Do not rely on forced upgrades

Teams that wait until AWS forces an upgrade tend to discover incompatibilities at the worst possible time. Track version support dates, start planning an upgrade at least two months before the standard support window closes, and test add-ons for compatibility with the target version before touching production.

# Check your current cluster version
aws eks describe-cluster --name my-cluster --query 'cluster.version'

EKS only supports upgrading one minor version at a time. If you are on 1.27 and want to reach 1.30, you must go through 1.28 and 1.29 first. For the full upgrade process and pre-upgrade checklist, see Upgrading EKS Clusters Safely.

Common mistakes

Giving all developers cluster-admin. cluster-admin grants complete control: delete all pods, modify RBAC, read every Secret. Use namespace-scoped Roles for day-to-day work. Reserve cluster-admin for a dedicated break-glass role, not everyday developer IAM roles.
Using broad node IAM roles for pod AWS access. A node-level IAM role that can access all S3 buckets means every pod on that node can too. Use IRSA or EKS Pod Identity to give individual pods only the permissions they need.
No network policies in production. The default allow-all pod networking is fine for development. In production, a compromised pod can reach every other service in the cluster. Add NetworkPolicies at service boundaries as a baseline.
No EKS audit logging. Without control plane logging enabled, you have no visibility into API server activity. You will not know who deleted a deployment, which pod tried to read a secret it should not, or what triggered a cluster change. Enable audit logging before you need it.
Ignoring the version lifecycle. Teams routinely discover they are running an end-of-support version when AWS starts sending forced-upgrade warnings. Plan upgrades proactively.
Containers running as root with no capability drops. Most images default to root. A container breakout from a root process with full Linux capabilities is far more damaging than one from a non-root process. Set runAsNonRoot: true and drop all capabilities for production workloads.
Stale RBAC and IAM entries. Access accumulates silently. Engineers leave teams, projects get deprecated. Audit cluster access quarterly and remove anything no longer needed.

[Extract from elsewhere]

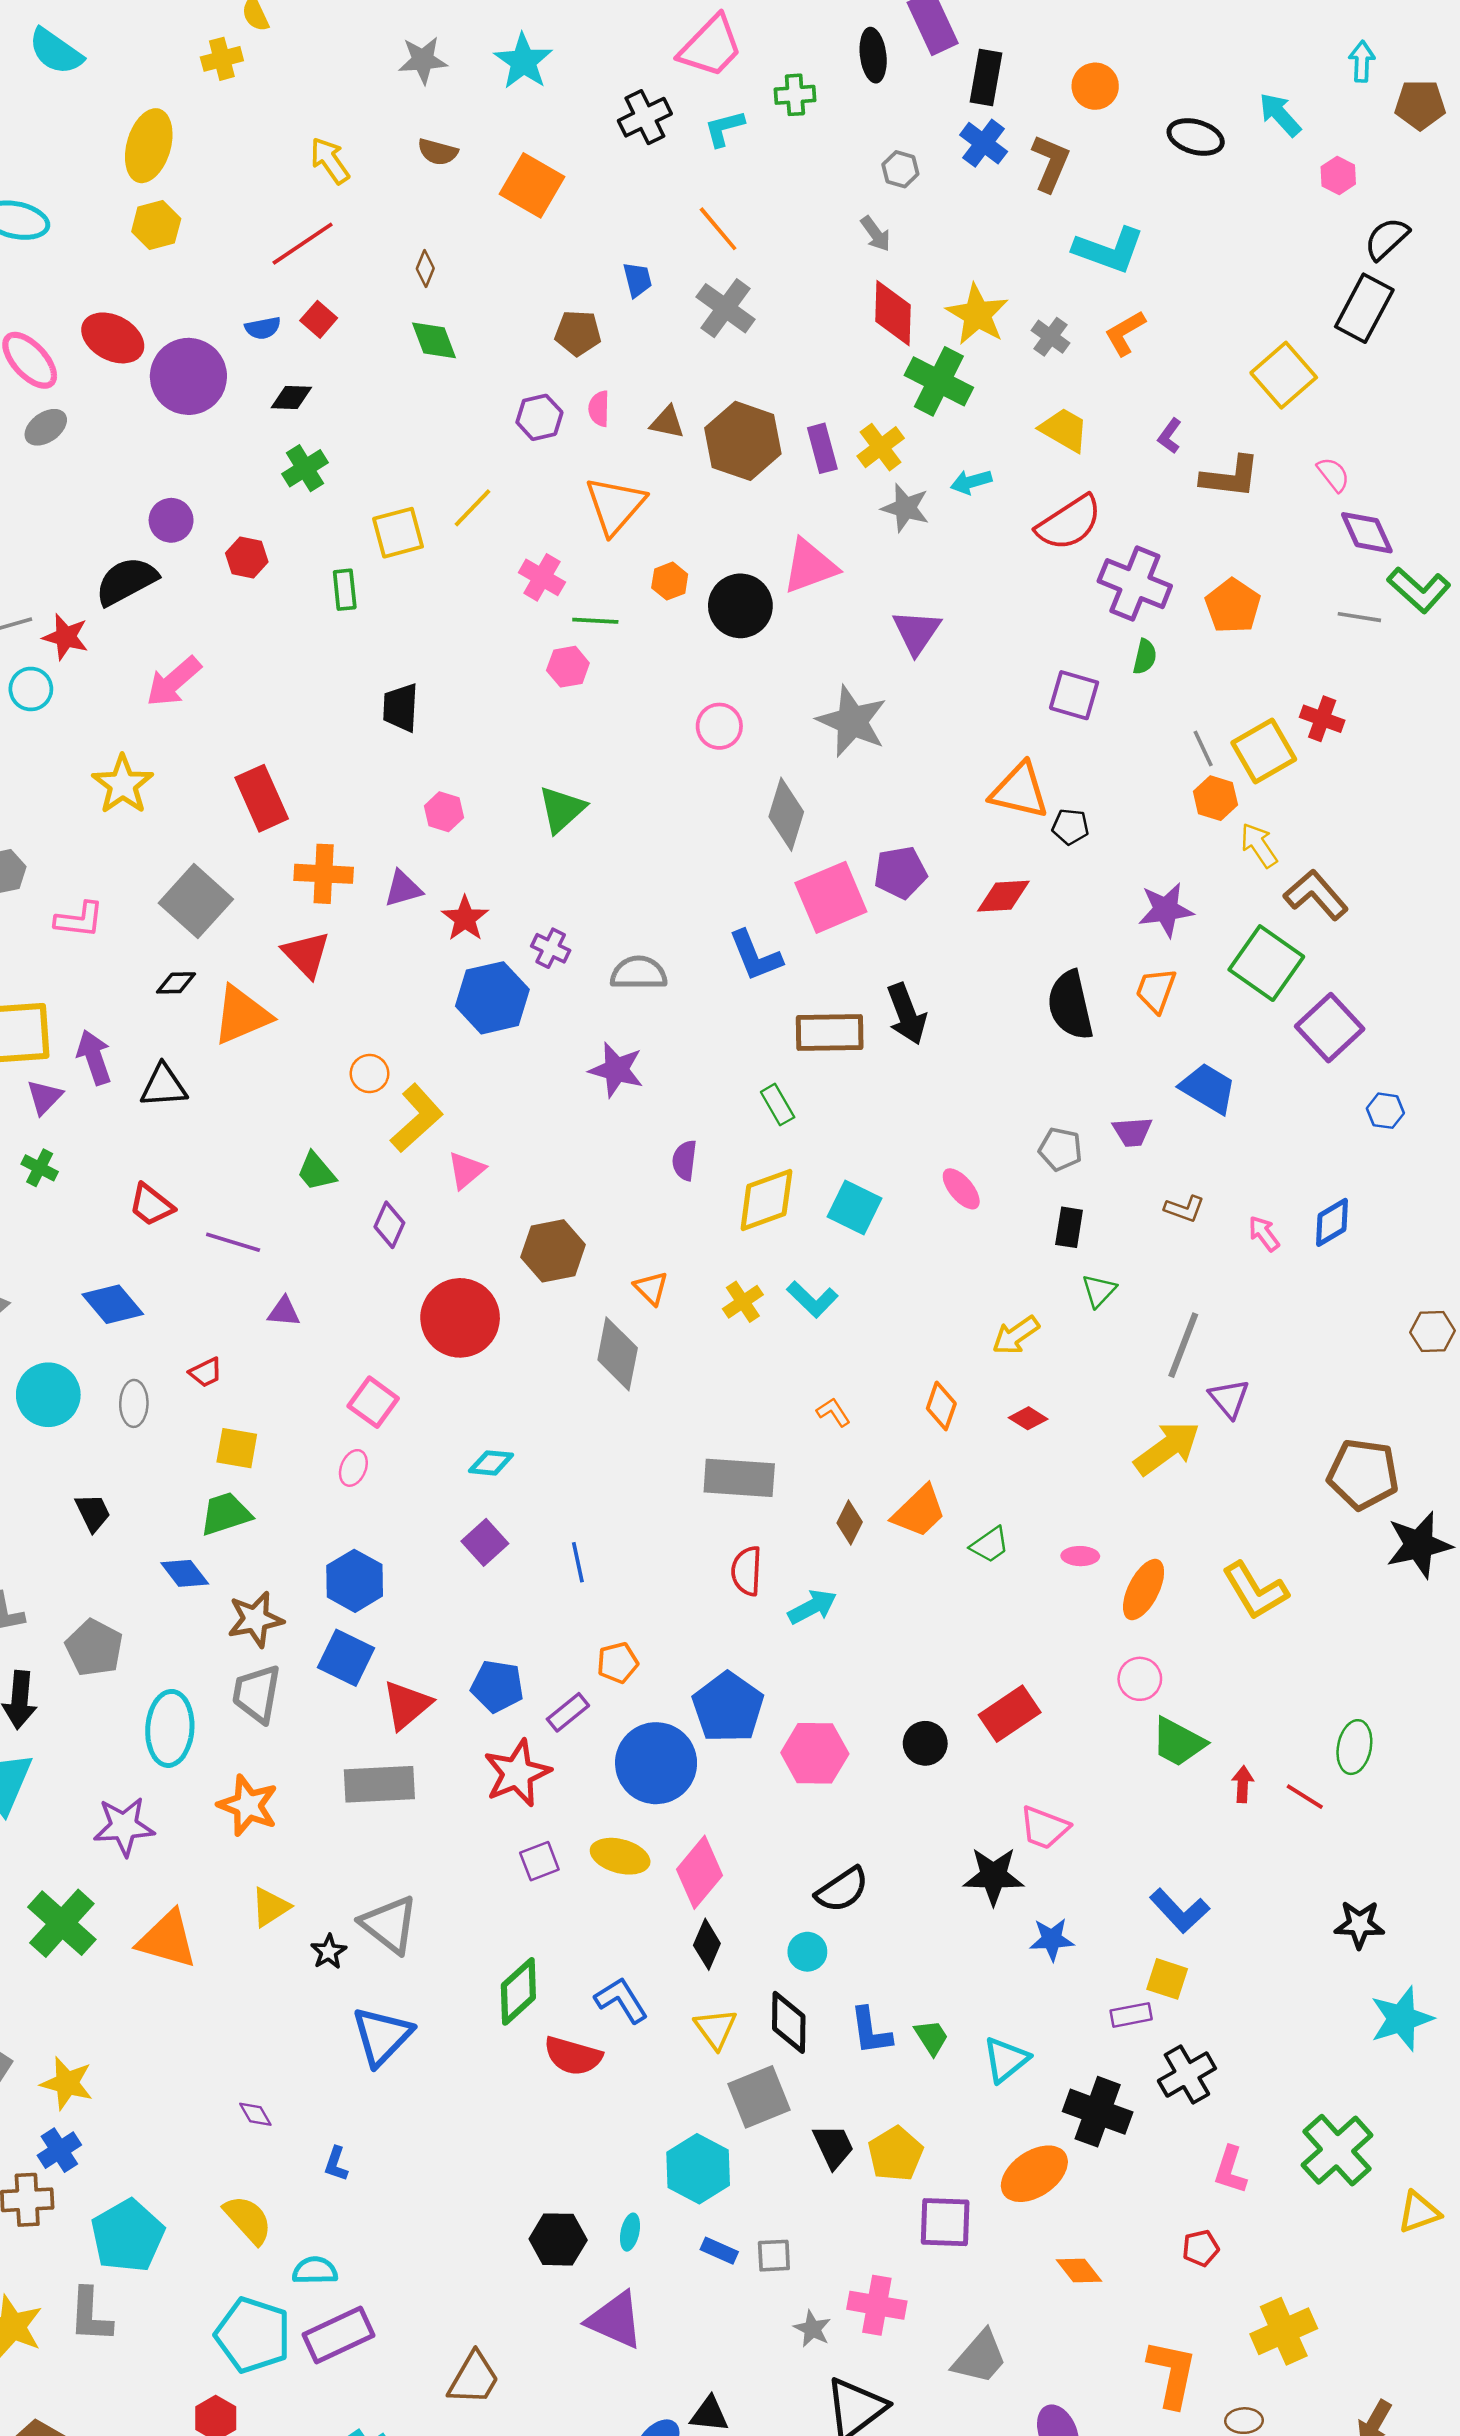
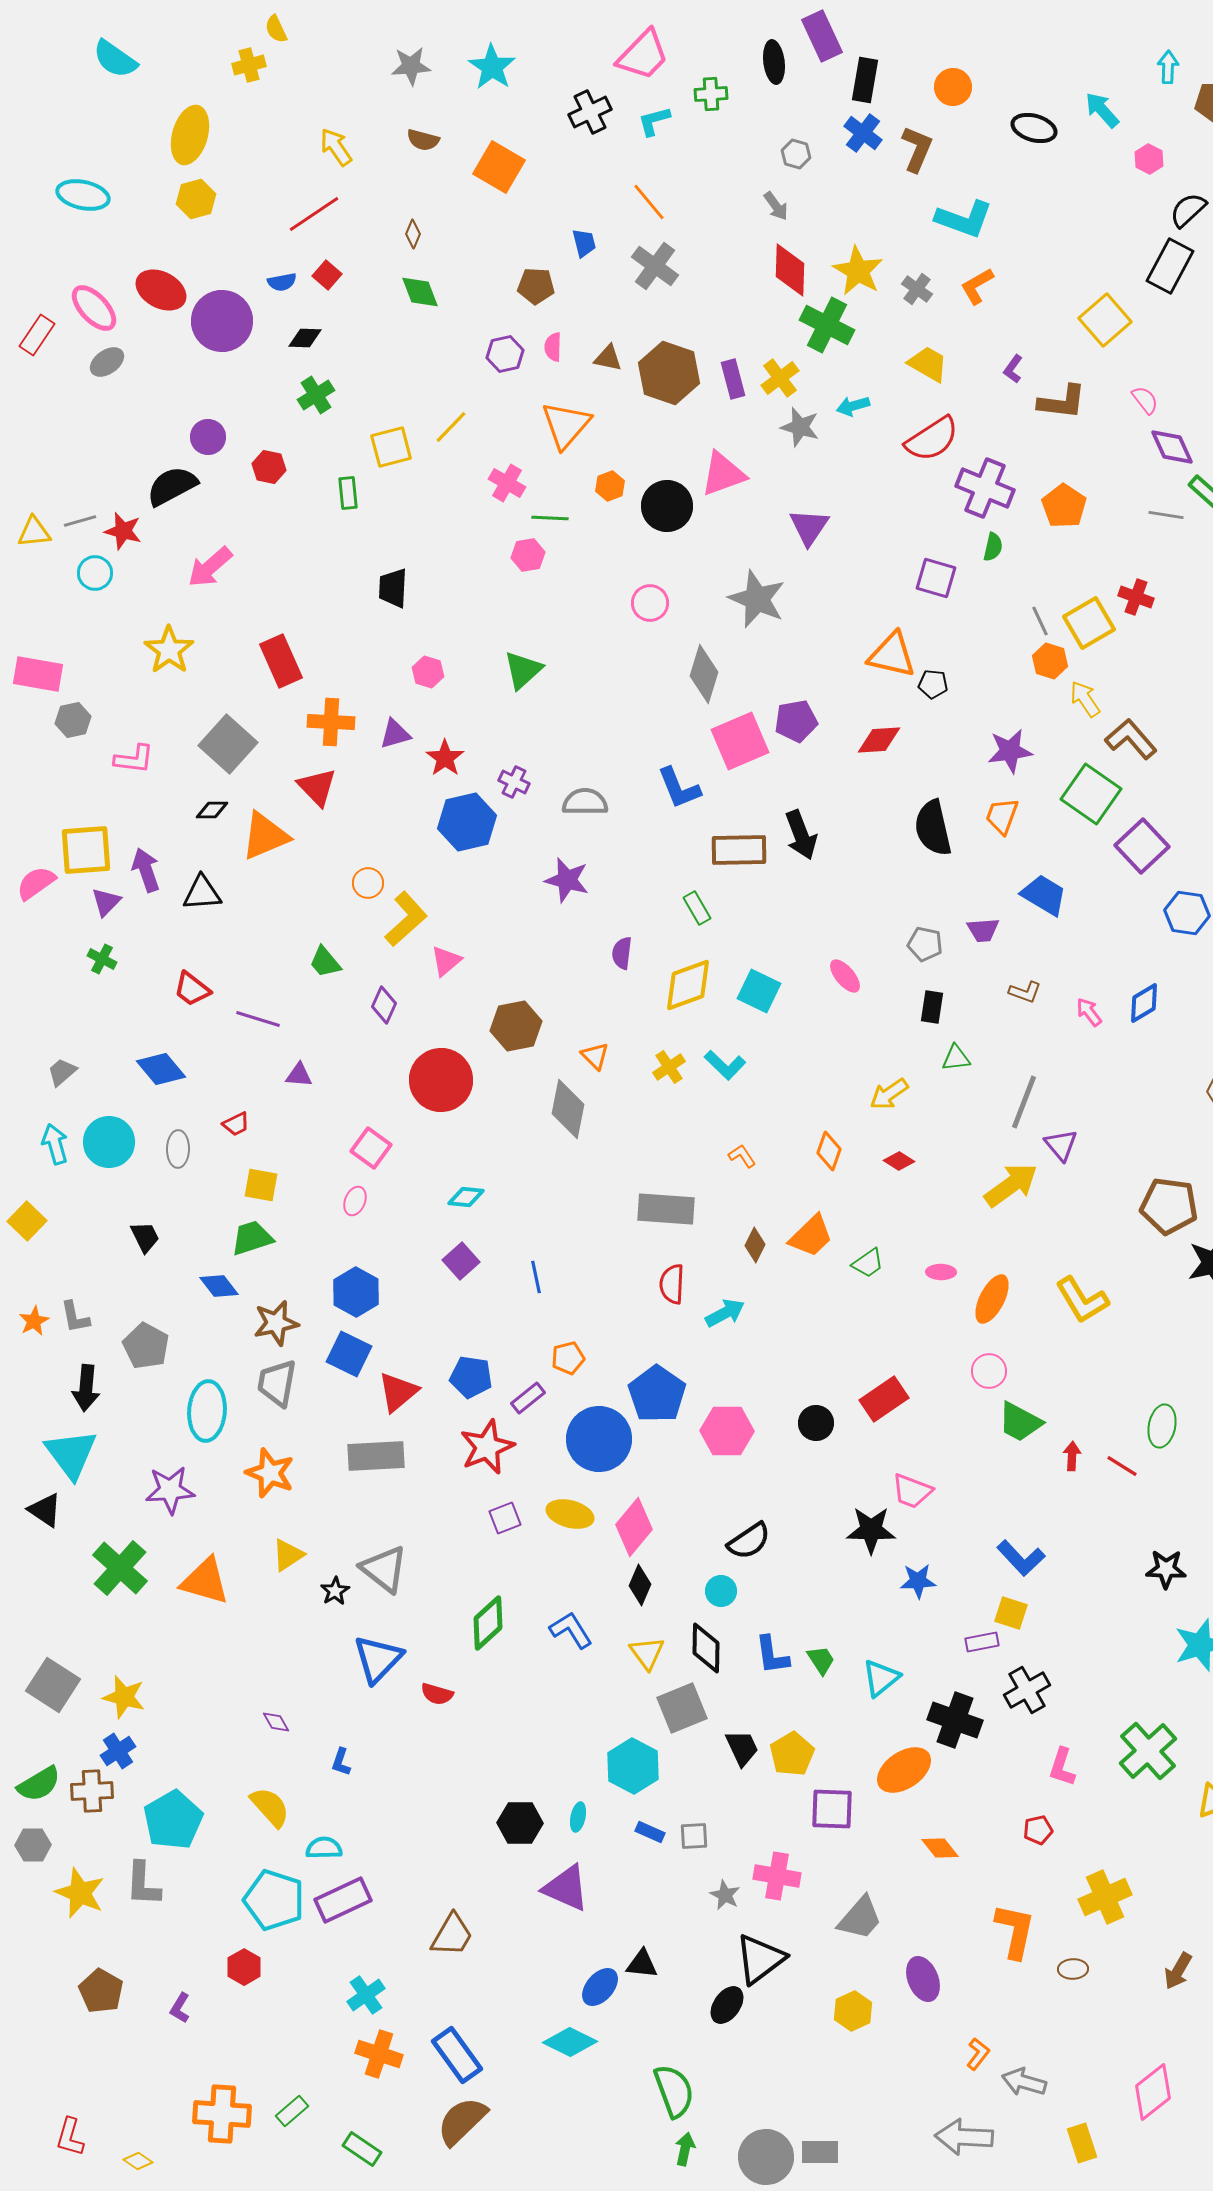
blue hexagon: (1385, 1111) -> (1187, 913), size x1.5
green triangle: (1099, 1291) -> (956, 1058), turned 40
red semicircle: (573, 2056) -> (437, 1694), moved, size x0.7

Frequently asked questions

Is aws-auth ConfigMap still the best way to manage EKS access?

No. EKS Access Entries are the modern default. Access Entries manage cluster access through the EKS API, so changes are atomic and show up in CloudTrail. The aws-auth ConfigMap still works, but a single YAML formatting error can lock all non-creator users out of the cluster with no easy recovery. For new clusters, use Access Entries.

Do I need both RBAC and IAM in EKS?

Yes, they serve different purposes. IAM controls whether an identity can authenticate to the cluster and what AWS API actions it can perform. Kubernetes RBAC controls what authenticated identities can do inside the cluster. A user with full IAM access but no RBAC permissions cannot list pods or read secrets, and vice versa.

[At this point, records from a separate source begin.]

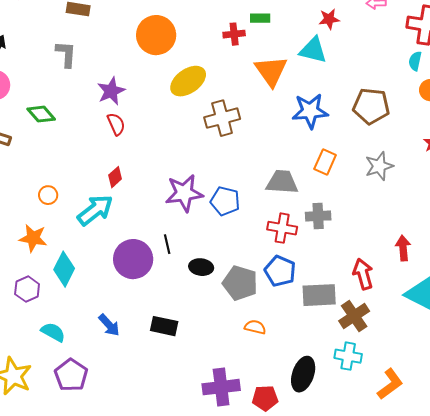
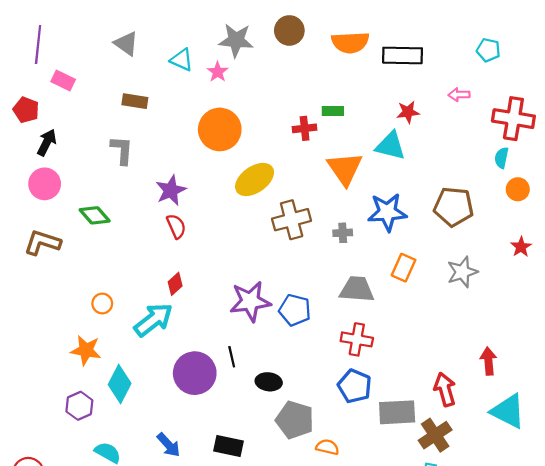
gray cross: (318, 216) -> (343, 233), moved, size x0.7
gray pentagon: (240, 283) -> (295, 420), moved

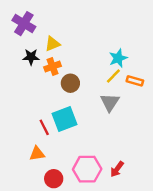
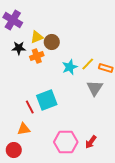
cyan star: (118, 58) -> (70, 67), moved
brown circle: (70, 83) -> (52, 42), moved
gray triangle: (110, 102) -> (95, 88), moved
red circle: (54, 179) -> (14, 150), moved

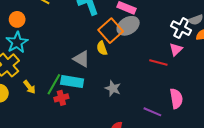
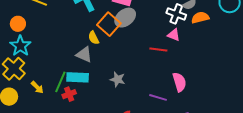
yellow semicircle: (102, 48) -> (94, 38), moved
pink triangle: (176, 49) -> (174, 35), turned -48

Are Kubernetes Secrets encrypted by default in EKS?

EKS encrypts all etcd data at rest using AWS-managed keys by default, which includes Secrets. If you want envelope encryption with a customer-managed KMS key (so you control key policy and audit key usage), you need to enable it explicitly at cluster creation or add it later. This is recommended for production workloads handling sensitive data.

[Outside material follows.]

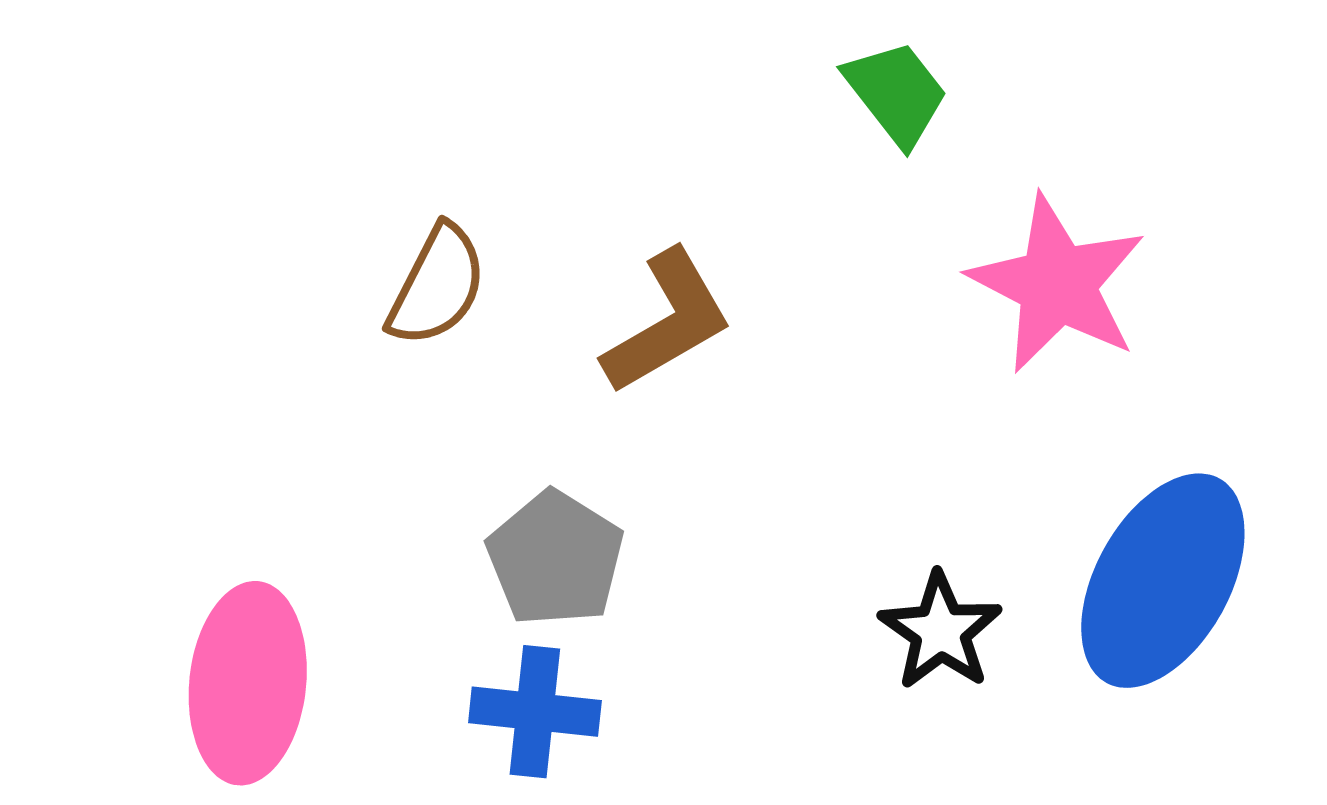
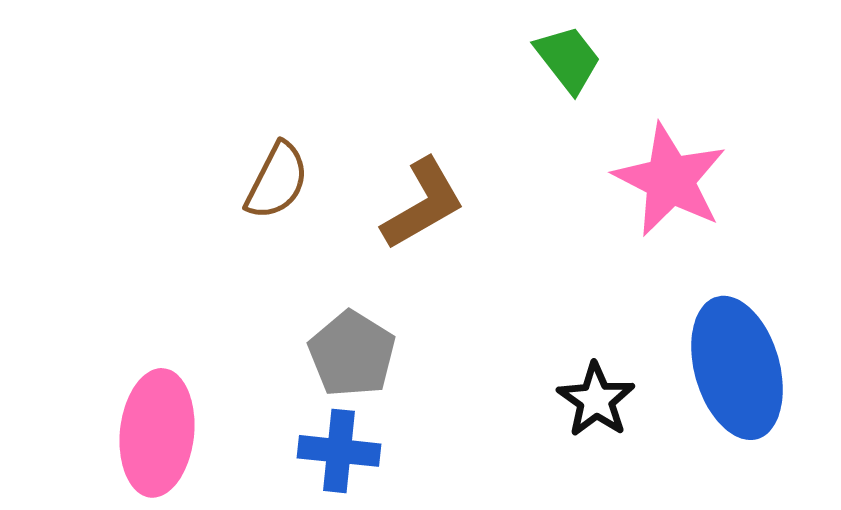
blue ellipse: (1163, 581) -> (737, 368), turned -45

Do I need network policies if I already use security groups?

They address different layers. Security groups control traffic between AWS resources at the VPC level. Kubernetes NetworkPolicies control pod-to-pod traffic inside the cluster, regardless of which node pods run on. For production clusters, you typically want both: security groups for external boundaries, NetworkPolicies for internal isolation between services.

How often should I review or upgrade an EKS cluster?

Review access, RBAC bindings, and IAM roles quarterly. Access accumulates and stale entries are a real risk. For version upgrades, EKS standard support runs approximately 14 months per version. Plan upgrades at least two months before the standard support window closes to avoid rushed migrations under pressure.

Last verified: 4 April 2026 Cloud services change frequently. Verify details against official documentation before making infrastructure decisions.